Hi guys! While I think that anything that motivates you to eat well and exercise (like being healthy and wanting to feel better about yourself, have a good quality of life, and being a good role model) is awesome, I think this prediction is media hype. I keep an article from scientific america that I clipped out regarding the "overblown obesity epidemic". It talks about the common perception that overweight=unhealthy, and that obesity is going to become the #1 killer in North America. The major study in which the prediction that has been often-quoted by the media about life expectancy falling because of obesity (which was published March 2005 in the New England journal of medicine) predicted that obesity will cause a 2-5 year decrease in life expectancy. The scientists who did this study made a number of assumptions (for example, they came up with the 2-5 years by comparing our society with a utopia where everyone was a normal weight, and there were no excess deaths caused by underweight, which actually has considerable health risks associated). They used old "risk" data, which did not account for advances in medicine in the past decade. Other studies have shown no statistically significant risk of excess deaths in obese populations.
Sorry, didn't really mean to rant about that study as much as I did; there are links of obesity to certain diseases like diabetes and heart disease to be sure, but it seemed a bit like sensationalism. My favorite analogy ever was of obesity to smoking. Yellow teeth and fingers aren't a cause of lung cancer, but smoking causes yellow teeth and causes lung cancer. Being obese doesn't cause diabetes and heart disease; poor nutrition and lack of exercise do.
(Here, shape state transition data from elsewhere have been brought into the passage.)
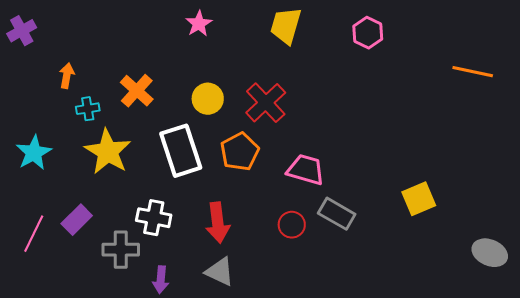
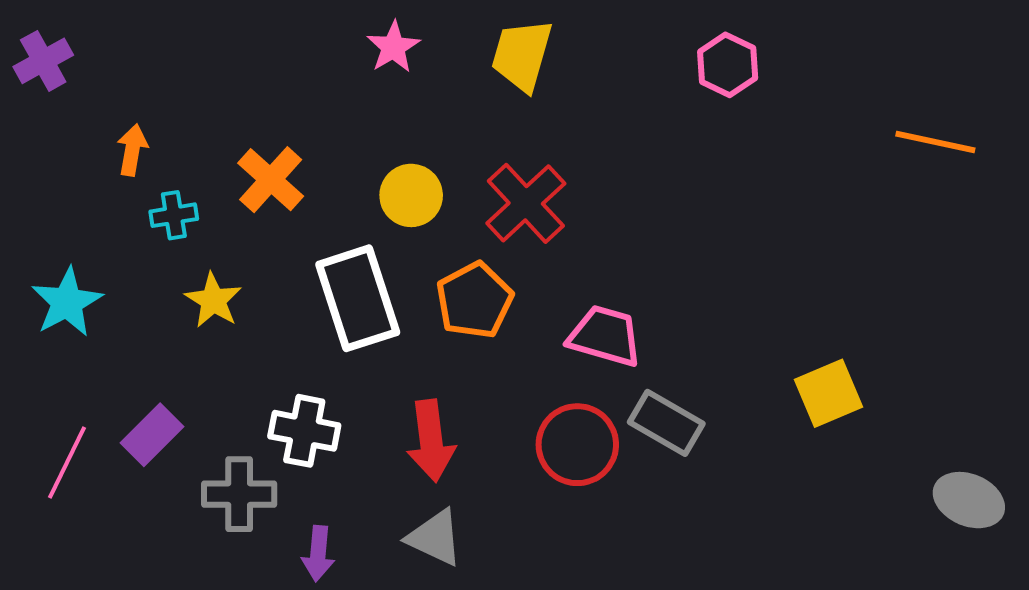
yellow trapezoid: (286, 26) -> (522, 55), moved
yellow star: (108, 152) -> (213, 300), size x0.6
red circle: (292, 225) -> (577, 445), size x1.5

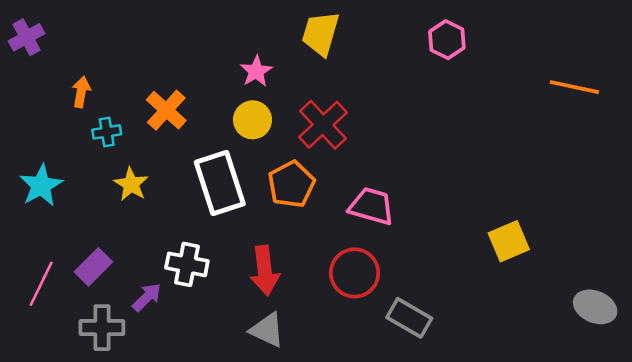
pink star: (393, 47) -> (256, 71), moved
gray rectangle: (666, 423) -> (409, 318), moved
gray cross: (239, 494) -> (102, 328), moved
purple arrow: (318, 553) -> (147, 297), moved, turned -140

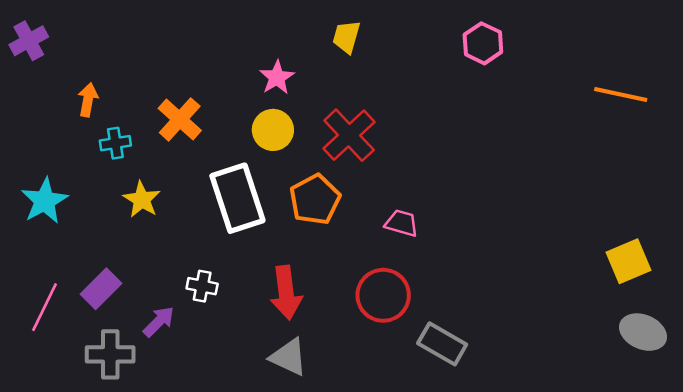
yellow trapezoid: (321, 34) -> (346, 37), size x0.7
pink trapezoid: (372, 206) -> (402, 223), size x0.7
yellow square: (509, 241) -> (629, 261), moved
white cross: (187, 264) -> (202, 286), size x0.7

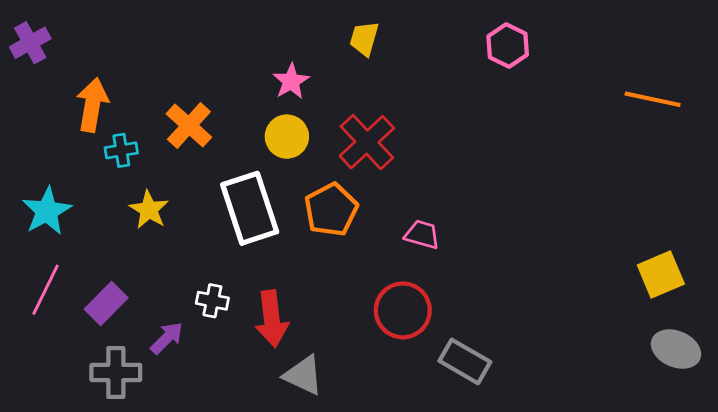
orange arrow: (88, 100) -> (92, 105), size x1.5
red arrow: (286, 293) -> (272, 319), moved
pink line: (45, 307) -> (45, 290), moved

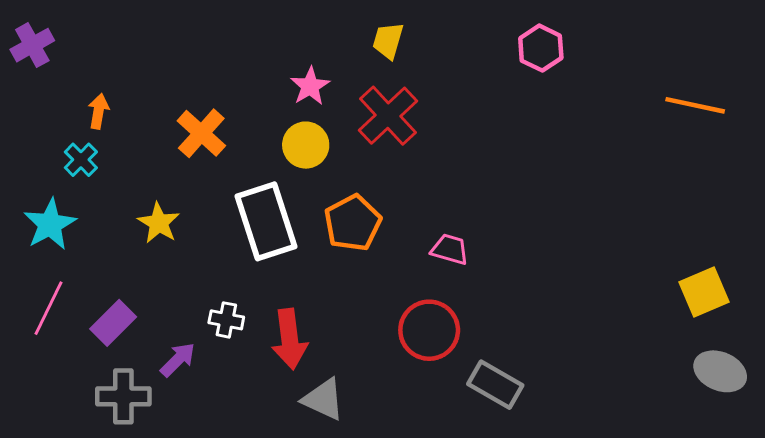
orange arrow: (92, 105) -> (98, 111), size x0.6
red cross: (367, 142) -> (388, 116), moved
cyan cross: (121, 150) -> (81, 160), moved, turned -36

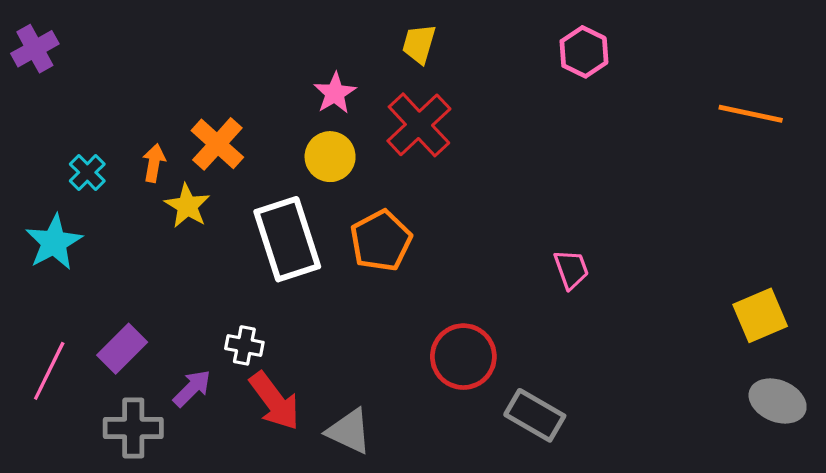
orange arrow: (98, 111) -> (154, 163), moved
yellow star: (159, 223) -> (187, 206), moved
pink trapezoid: (450, 249) -> (571, 269), moved, turned 54
pink line: (48, 308) -> (49, 371), moved
red arrow: (290, 339) -> (275, 401), moved, turned -30

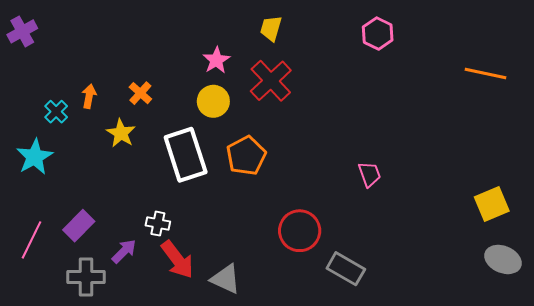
orange cross: (217, 144) -> (140, 93), size x0.7
orange arrow: (154, 163) -> (89, 96), moved

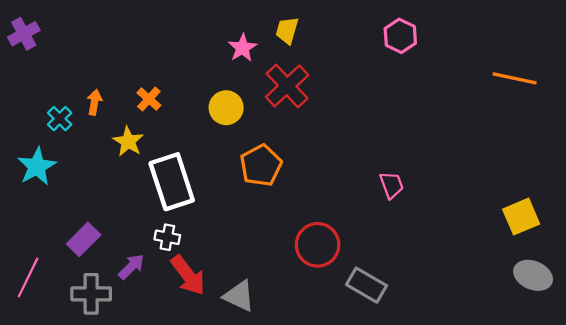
pink star: (216, 60) -> (242, 48), moved
white rectangle: (186, 155) -> (172, 182), moved
pink line: (32, 240) -> (28, 278), moved

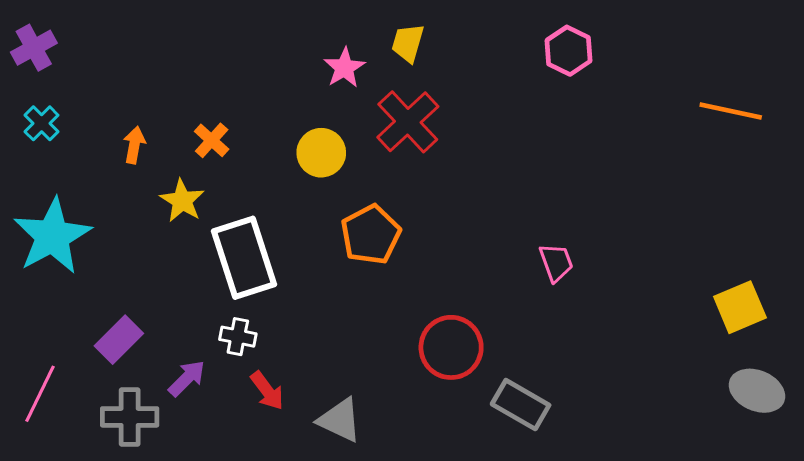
cyan cross: (60, 119) -> (42, 123), moved
cyan star: (37, 166) -> (52, 236), size x1.4
red arrow: (188, 275) -> (267, 391), size x0.7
I felt so relieved when I read that; it's help me forget the scale and focus on being healthy. I always felt like I "should" be a certain weight, and then I would be healthy - once I reached that BMI range I would be out of the "risky" area health-wise. Even when I was my most fit and eating well I felt like it was pointless because the scale told me that I still wasn't a normal, healthy weight. But now I check to see how many fruits and veggies and lean meats I've eaten, and how often I've made it to the gym or some kind of activity to judge. For me, it's those habits I want to pass down to the next generation, not monitoring my weight.